(Dataset items)
====

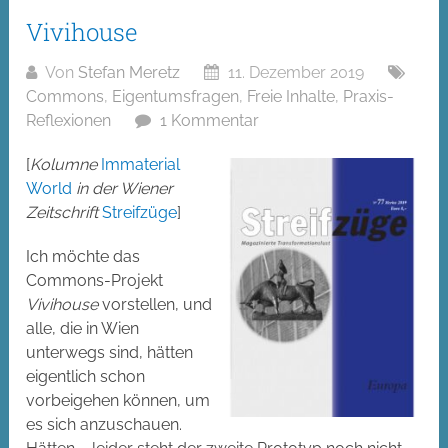
Vivihouse
Von
Stefan Meretz
11. Dezember 2019
Commons
,
Eigentumsfragen
,
Freie Inhalte
,
Praxis-
Reflexionen
1 Kommentar
[
Kolumne
Immaterial
World
in der Wiener
Zeitschrift
Streifzüge
]
Ich möchte das
Commons-Projekt
Vivihouse
vorstellen, und
alle, die in Wien
unterwegs sind, hätten
eigentlich schon
vorbeigehen können, um
es sich anzuschauen.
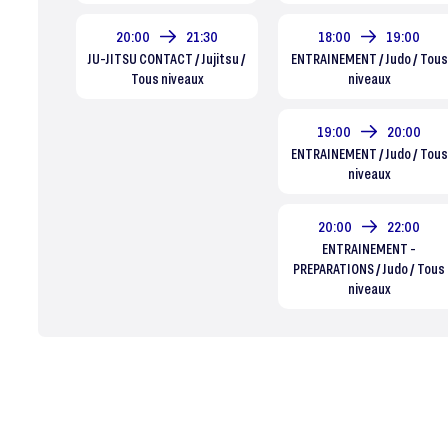
20:00
21:30
18:00
19:00
JU-JITSU CONTACT / Jujitsu /
ENTRAINEMENT / Judo / Tous
Tous niveaux
niveaux
19:00
20:00
ENTRAINEMENT / Judo / Tous
niveaux
20:00
22:00
ENTRAINEMENT -
PREPARATIONS / Judo / Tous
niveaux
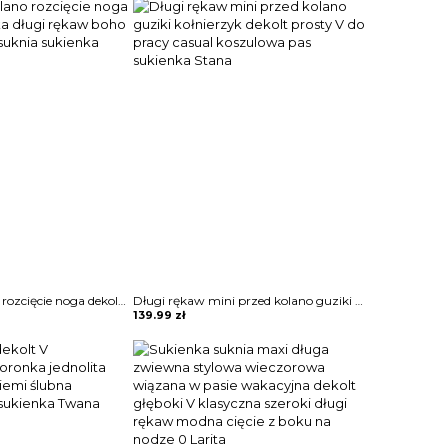
was:
is:
229.99 zł.
139.99 zł.
Mini przed kolano rozcięcie noga dekolt V koronka długi rękaw boho na plażę casual suknia sukienka Liselore
Długi rękaw mini przed kolano guziki kołnierzyk dekolt prosty V do pracy casual koszulowa pas sukienka Stana
139.99
zł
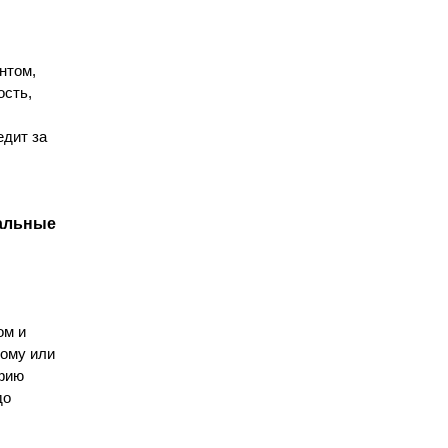
нтом,
ость,
едит за
тальные
ом и
ному или
афию
до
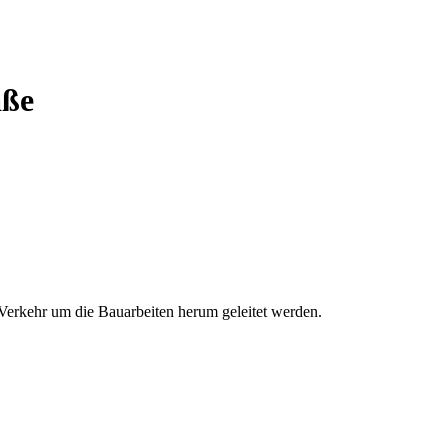
aße
 Verkehr um die Bauarbeiten herum geleitet werden.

====

--- TASK ---
Retype the records above exactly, leaving every picture out of your copy.

--- ANSWER FOR THE TASK ---
Vivihouse
Von
Stefan Meretz
11. Dezember 2019
Commons
,
Eigentumsfragen
,
Freie Inhalte
,
Praxis-
Reflexionen
1 Kommentar
[
Kolumne
Immaterial
World
in der Wiener
Zeitschrift
Streifzüge
]
Ich möchte das
Commons-Projekt
Vivihouse
vorstellen, und
alle, die in Wien
unterwegs sind, hätten
eigentlich schon
vorbeigehen können, um
es sich anzuschauen.
20:00
21:30
18:00
19:00
JU-JITSU CONTACT / Jujitsu /
ENTRAINEMENT / Judo / Tous
Tous niveaux
niveaux
19:00
20:00
ENTRAINEMENT / Judo / Tous
niveaux
20:00
22:00
ENTRAINEMENT -
PREPARATIONS / Judo / Tous
niveaux
was:
is:
229.99 zł.
139.99 zł.
Mini przed kolano rozcięcie noga dekolt V koronka długi rękaw boho na plażę casual suknia sukienka Liselore
Długi rękaw mini przed kolano guziki kołnierzyk dekolt prosty V do pracy casual koszulowa pas sukienka Stana
139.99
zł
нтом,
ость,
едит за
тальные
ом и
ному или
афию
до
aße
 Verkehr um die Bauarbeiten herum geleitet werden.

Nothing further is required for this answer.